Where does the word "الشمالية" appear in the entries below? Copy each line that holds it.

» **Dataset records**:
####

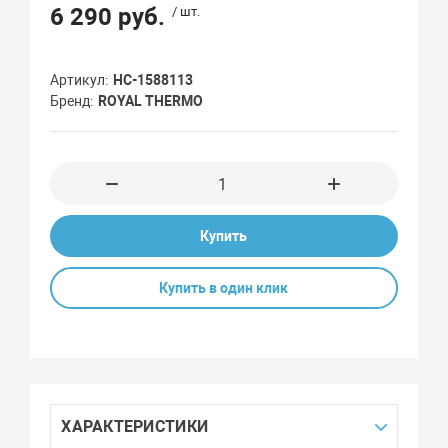
6 290 руб.
/ шт.
Артикул
НС-1588113
Бренд
ROYAL THERMO
Купить
Купить в один клик
ХАРАКТЕРИСТИКИ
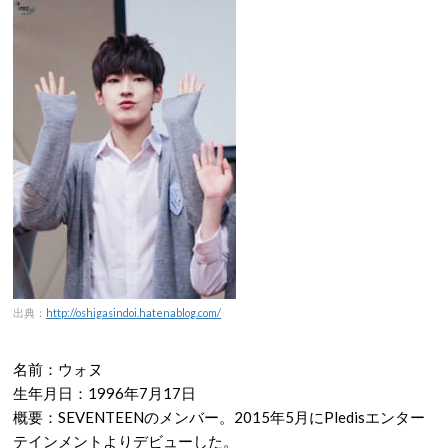
出典：
http://oshigasindoi.hatenablog.com/
名前：ウォヌ
生年月日：1996年7月17日
概要：SEVENTEENのメンバー。2015年5月にPledisエンター
テインメントよりデビューした。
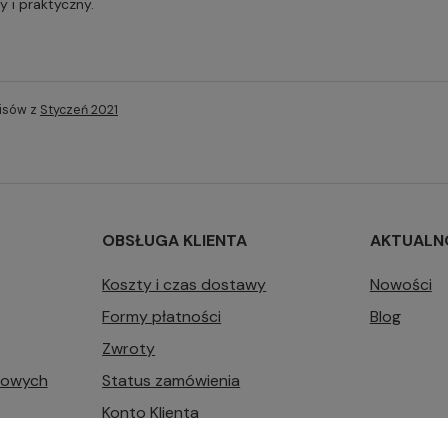
y i praktyczny.
pisów z
Styczeń 2021
OBSŁUGA KLIENTA
AKTUALN
Koszty i czas dostawy
Nowości
Formy płatności
Blog
Zwroty
bowych
Status zamówienia
Konto Klienta
Zarządzaj plikami cookie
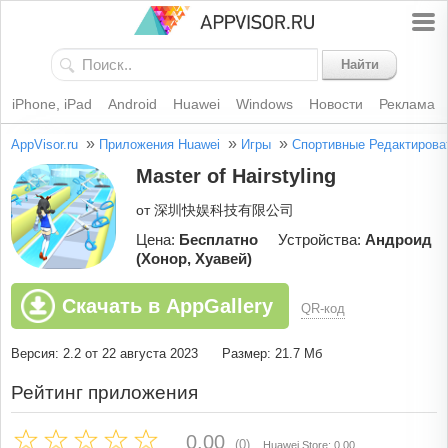
Найти
iPhone, iPad
Android
Huawei
Windows
Новости
Реклама
»
»
»
AppVisor.ru
Приложения Huawei
Игры
Спортивные
Редактирова
Master of Hairstyling
от 深圳快娱科技有限公司
Цена:
Бесплатно
Устройства:
Андроид
(Хонор, Хуавей)
Скачать в AppGallery
QR-код
Версия: 2.2 от 22 августа 2023
Размер: 21.7 Мб
Рейтинг приложения
0.00
(0)
Huawei Store: 0.00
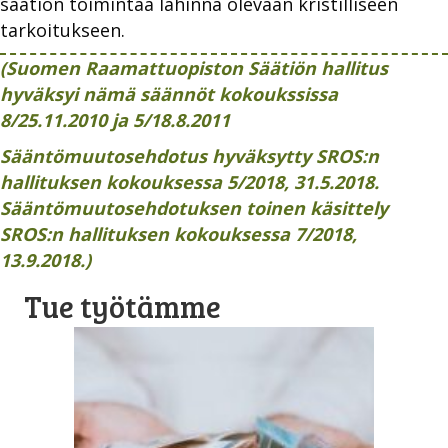
säätiön toimintaa lähinnä olevaan kristilliseen
tarkoitukseen.
(Suomen Raamattuopiston Säätiön hallitus
hyväksyi nämä säännöt kokoukssissa
8/25.11.2010 ja 5/18.8.2011
Sääntömuutosehdotus hyväksytty SROS:n
hallituksen kokouksessa 5/2018, 31.5.2018.
Sääntömuutosehdotuksen toinen käsittely
SROS:n hallituksen kokouksessa 7/2018,
13.9.2018.)
Tue työtämme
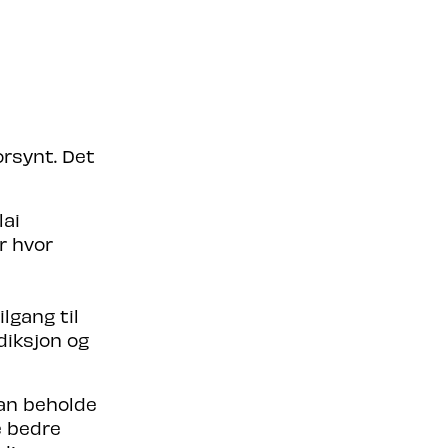
orsynt. Det
lai
r hvor
lgang til
diksjon og
kan beholde
le bedre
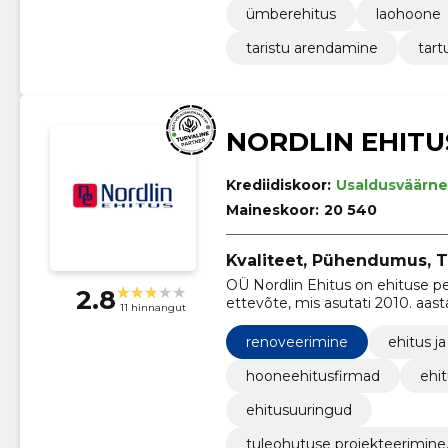
ümberehitus
laohoone
taristu arendamine
tart
NORDLIN EHITU
Krediidiskoor:
Usaldusväärne
Maineskoor:
20 540
Kvaliteet, Pühendumus, Ti
OÜ Nordlin Ehitus on ehituse p
2.8
ettevõte, mis asutati 2010. aas
11 hinnangut
oleme kasvanud üheks turu juht
renoveerimine
ehitus ja
hooneehitusfirmad
ehi
ehitusuuringud
tuleohutuse projekteerimine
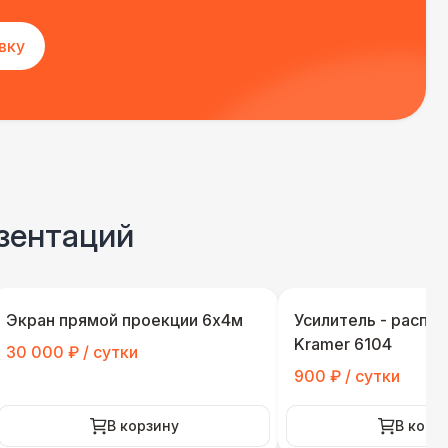
вку
зентаций
Экран прямой проекции 6х4м
Усилитель - распр
Kramer 6104
30 000 ₽ / сутки
900 ₽ / сутки
В корзину
В корз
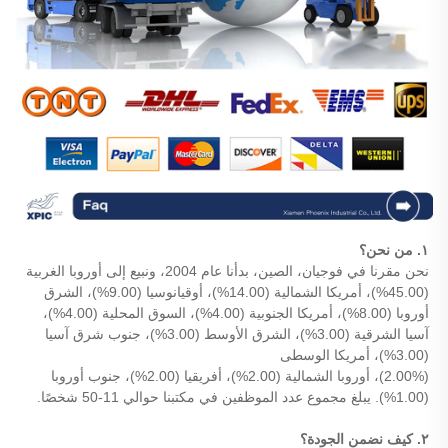
١. من نحن؟
نحن مقرنا في فوجيان، الصين، بدأنا عام 2004، ونبيع إلى أوروبا الغربية
(45.00%)، أمريكا الشمالية (14.00%)، أوقيانوسيا (9.00%)، الشرق
أوروبا (8.00%)، أمريكا الجنوبية (4.00%)، السوق المحلية (4.00%)،
آسيا الشرقية (3.00%)، الشرق الأوسط (3.00%)، جنوب شرق آسيا
(3.00%)، أمريكا الوسطى
(2.00%)، أوروبا الشمالية (2.00%)، أفريقيا (2.00%)، جنوب أوروبا
(1.00%). يبلغ مجموع عدد الموظفين في مكتبنا حوالي 11-50 شخصًا.
٢. كيف نضمن الجودة؟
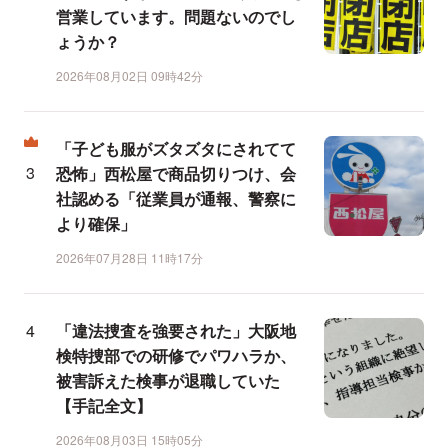
営業しています。問題ないのでし
ょうか？
2026年08月02日 09時42分
「子ども服がズタズタにされてて
恐怖」西松屋で商品切りつけ、会
社認める「従業員が通報、警察に
より確保」
2026年07月28日 11時17分
「違法捜査を強要された」大阪地
検特捜部での研修でパワハラか、
被害訴えた検事が退職していた
【手記全文】
2026年08月03日 15時05分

####

» **RESULT FOR THIS TASK**:
(45.00%)، أمريكا الشمالية (14.00%)، أوقيانوسيا (9.00%)، الشرق
(2.00%)، أوروبا الشمالية (2.00%)، أفريقيا (2.00%)، جنوب أوروبا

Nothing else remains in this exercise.